The Black is Back Coalition for Social Justice, Peace and Reparations stands in unequivocal solidarity with our Comrade Leonard Peltier, a courageous Indigenous freedom fighter who defended the sovereign Lakota people from murderous incursions and attacks by the colonial state and the FBI in 1973.

We demand an immediate cessation of the torture of Leonard Peltier.  We demand that the necessary medical care be immediately provided to Leonard Peltier to deal with the serious conditions resulting from nearly 50 years in the colonial prisons.

We recognize that the imprisonment of the Indigenous people is part of the attack on the Indigenous people whose land was stolen as part of the process of bringing freedom and wealth to European colonizers.

During the period of the 1960s mass uprisings by African and other colonized peoples inside the U.S. and around the world, the American Indian Movement (AIM) led a powerful struggle against neocolonial tribal leaders who worked with the oppressive colonial government.

Leonard Peltier was part of the struggle for Red Power that took place at Wounded Knee in South Dakota with the participation of more than 200 Indigenous nations who held power for 71 days.

Wounded Knee was the site of the U.S. government’s brutal massacre of 1890, after which the U.S. declared that “the west was won” and the genocide complete.

Our relative, Comrade Leonard Peltier was one of many AIM warriors who defended the masses of the Lakota people from the FBI’s murderous military assault that slaughtered at least 60 members of the Lakota people.

Two FBI agents were killed in the struggle.

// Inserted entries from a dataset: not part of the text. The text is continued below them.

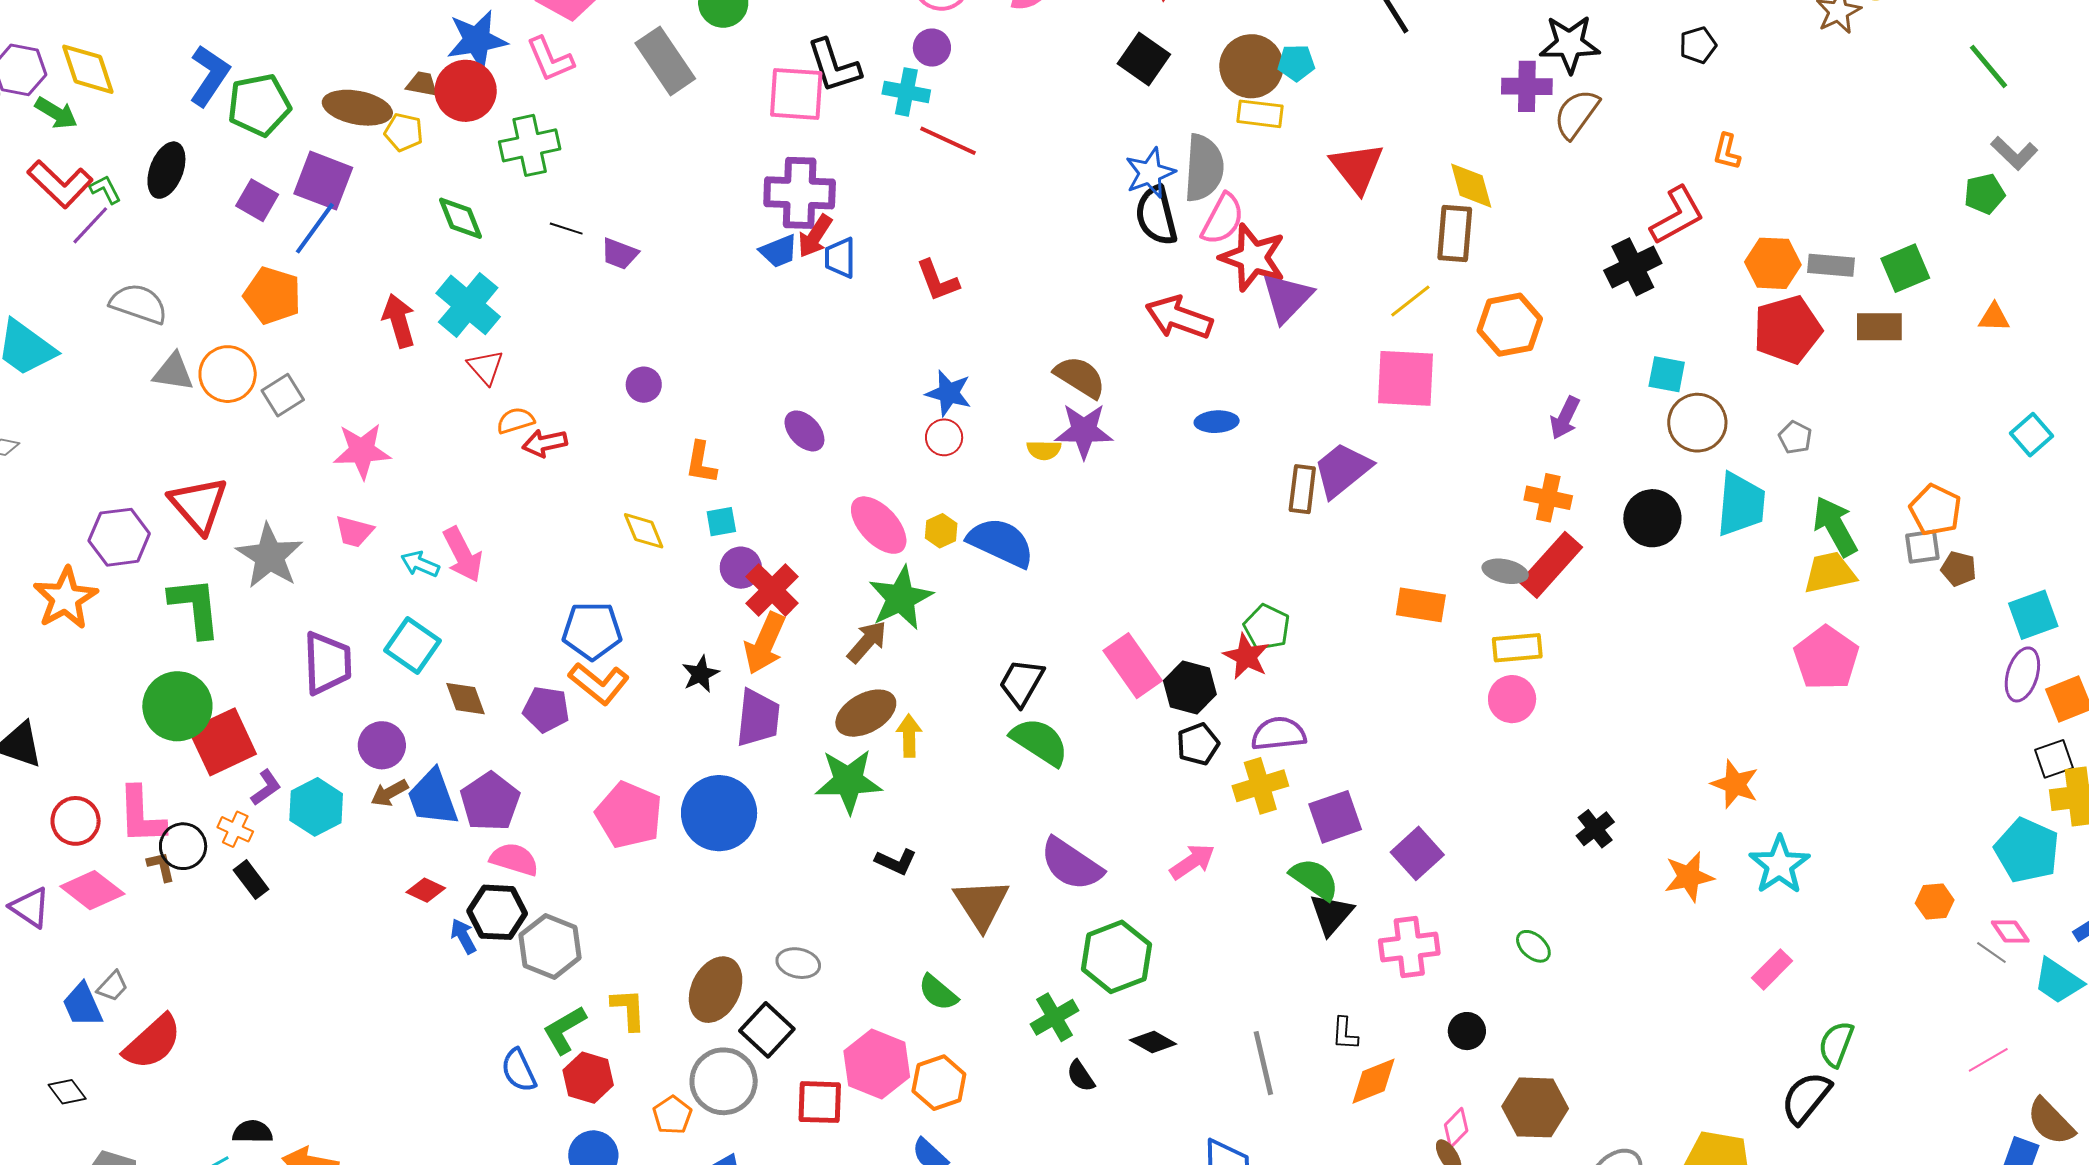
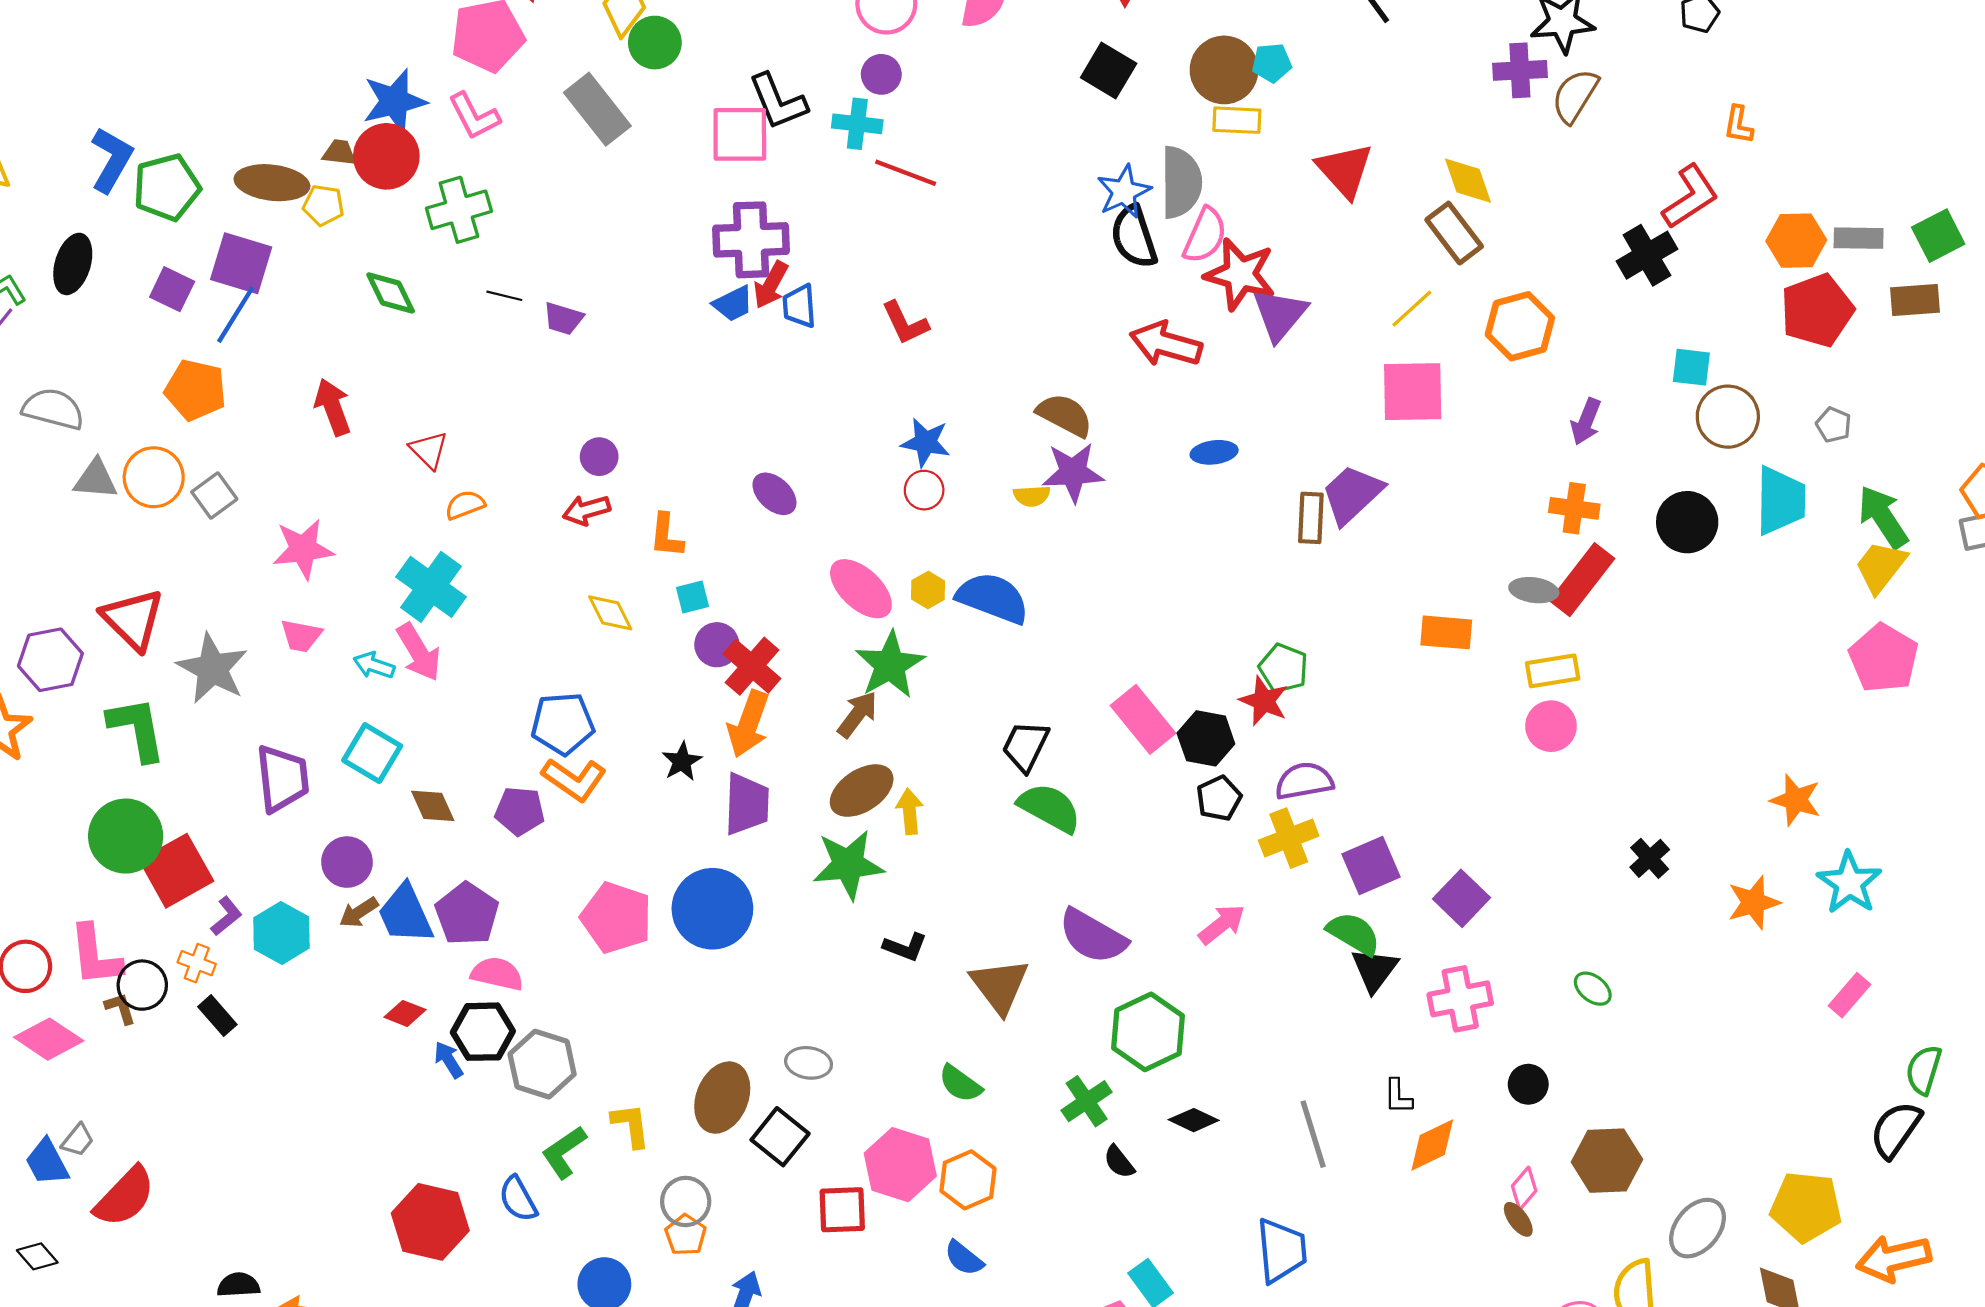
brown rectangle: (1455, 234) -> (1454, 233), turned -38
cyan cross: (468, 305) -> (431, 587), moved
red arrow: (545, 443) -> (586, 510), moved
yellow trapezoid: (1830, 573) -> (1881, 567), turned -36
red hexagon: (588, 1078) -> (430, 1222), moved, size x1.4
gray circle: (724, 1081) -> (686, 1201), moved, size x0.7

Comrade Leonard Peltier was captured, arrested and tried in U.S. colonial courts in 1977 with no evidence. He has been held as a courageous political prisoner for nearly 50 years, currently in Coleman Prison in Florida in brutal colonial conditions, often under lockdown without medical care.

BIB salutes the deep bond that African people in the U.S. share with the Indigenous people and our long history as the twin pillars of this colonial system that rests on the stolen land of the Indigenous people, the stolen labor and the kidnapping and colonial enslavement of African people. Free Leonard Peltier now!